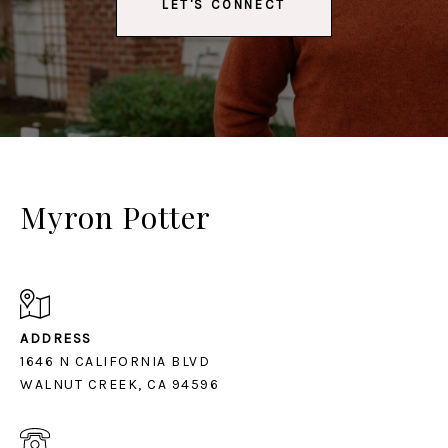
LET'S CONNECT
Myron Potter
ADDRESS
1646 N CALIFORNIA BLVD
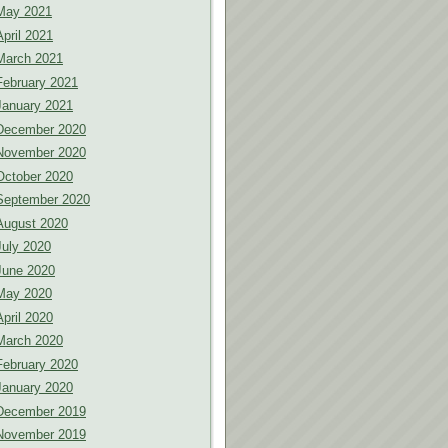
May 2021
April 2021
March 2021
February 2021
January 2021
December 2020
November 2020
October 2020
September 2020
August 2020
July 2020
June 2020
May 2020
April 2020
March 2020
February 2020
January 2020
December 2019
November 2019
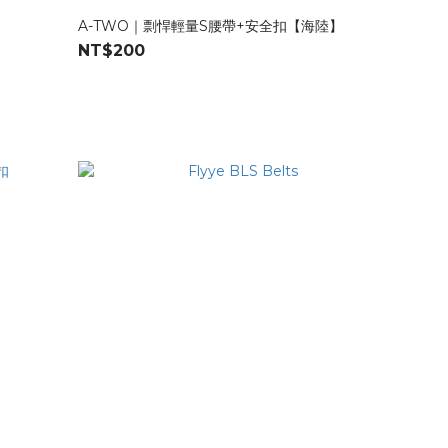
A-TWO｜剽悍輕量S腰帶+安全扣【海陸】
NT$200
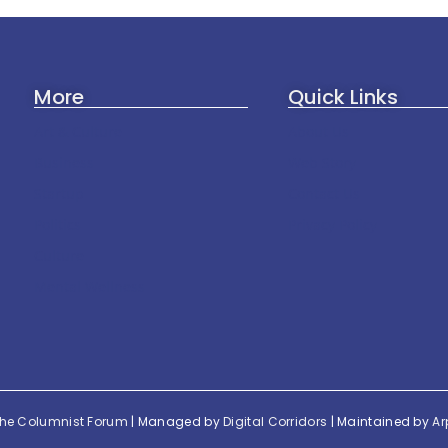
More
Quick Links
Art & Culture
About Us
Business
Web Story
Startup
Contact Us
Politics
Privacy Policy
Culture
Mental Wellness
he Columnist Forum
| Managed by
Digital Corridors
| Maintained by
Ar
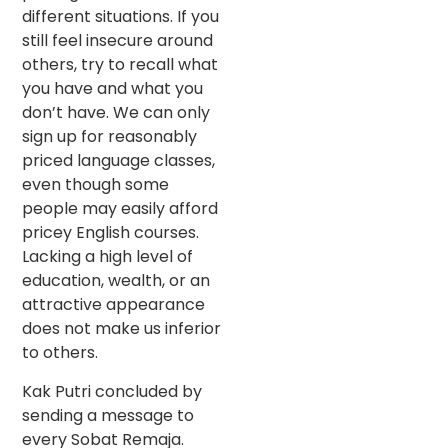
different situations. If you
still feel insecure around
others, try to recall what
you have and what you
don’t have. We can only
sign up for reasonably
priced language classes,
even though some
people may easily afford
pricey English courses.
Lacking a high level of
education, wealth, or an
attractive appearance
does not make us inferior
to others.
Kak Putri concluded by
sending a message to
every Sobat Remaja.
:::::
Everything from the line containing "people may easily afford" through the final line above must be copied exactly, with both ends kept.

people may easily afford
pricey English courses.
Lacking a high level of
education, wealth, or an
attractive appearance
does not make us inferior
to others.
Kak Putri concluded by
sending a message to
every Sobat Remaja.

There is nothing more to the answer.